Вечером, пока все смотрели «Белое солнце пустыни» по принесенному капитану телевизору, я отлучился по нужде. Так как этот фильм видел не раз и мог по памяти процитировать каждую реплику, то не очень переживал за то, что пропущу какой-то момент.
Сделав свои дела, решил пройтись — размять ноги.
Проходя мимо кабинета капитана, я услышал знакомый голос. Зинчуков о чем-то разговаривал с капитаном Драчуком и этот разговор явно был не из приятных.
— Знаешь, порой мне кажется, что торфяники не сами собой загорелись. Ну не может такая мощная огневая атака возникнуть сама по себе. Мне кажется, что это диверсии. Воспользовались засухой и давай уничтожать посевы и леса, — говорил Зинчуков.
Я невольно остановился возле щита с информацией о том, как нужно действовать во время пожара. Сделал вид, что изучаю, а сам превратился в слух.
— Ты слишком мнительный, товарищ майор. Не стоит исключать и природный фактор. Вон какая жара на улице.

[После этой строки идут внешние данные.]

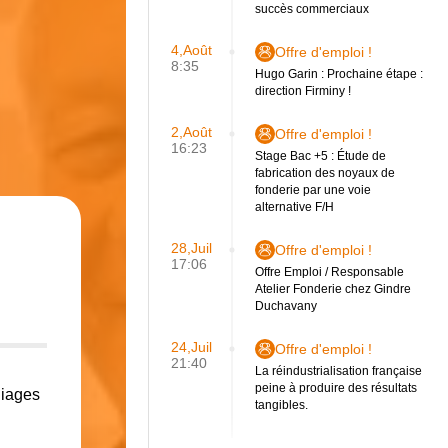
succès commerciaux
4,Août
Offre d'emploi !
8:35
Hugo Garin : Prochaine étape :
direction Firminy !
2,Août
Offre d'emploi !
16:23
Stage Bac +5 : Étude de
fabrication des noyaux de
fonderie par une voie
alternative F/H
28,Juil
Offre d'emploi !
17:06
Offre Emploi / Responsable
Atelier Fonderie chez Gindre
Duchavany
24,Juil
Offre d'emploi !
21:40
La réindustrialisation française
peine à produire des résultats
liages
tangibles.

— Так и раньше была жара, но так сильно не полыхало. А сейчас…
— И с чьей же стороны эти диверсии?
— А ты как будто не знаешь? Пусть у нас сейчас и нормализовываются отношения, но… Я всё равно считаю, что нам с США не по пути. Они же как гиены кружатся вокруг нас, да так и норовят укусить. Подзадоривают на разрыв другие страны… Ты слышал, что на Олимпиаде случилось?
— Что там могло случиться? Вроде бы немцы к нам сейчас дружелюбно настроены.
— Антисоветские провокации. Да сынок Бандеры сорвал с флагштока советский флаг и сжег его прилюдно. А рядом пританцовывали его прихлебатели. Не всю пакость вытравили во время войны. Есть ещё нацистские твари, которые ненавидят нас лютой ненавистью. Вот и посевы с лесами жгут подобные выродки… А огонь всё ближе и ближе к Москве. Драчук, нам нужна помощь. Выручай…
В это время раздались шаги по коридору и, чтобы не быть застигнутым на месте подслушивания, я двинулся дальше. Вернулся к просмотру фильма тогда, когда товарищ Сухов спросил Саида: «Ты как здесь оказался?» И услышал ответ: «Стреляли…»
Я тихо сел на своё место и уставился в экран. Если майору нужна помощь, то почему бы её не предоставить? Конечно, я не в полной мере понимал, что именно ему нужно, но определенные наметки были. Осталось только предложить помощь так ненавязчиво, чтобы никто не понял, что я подслушивал разговоры.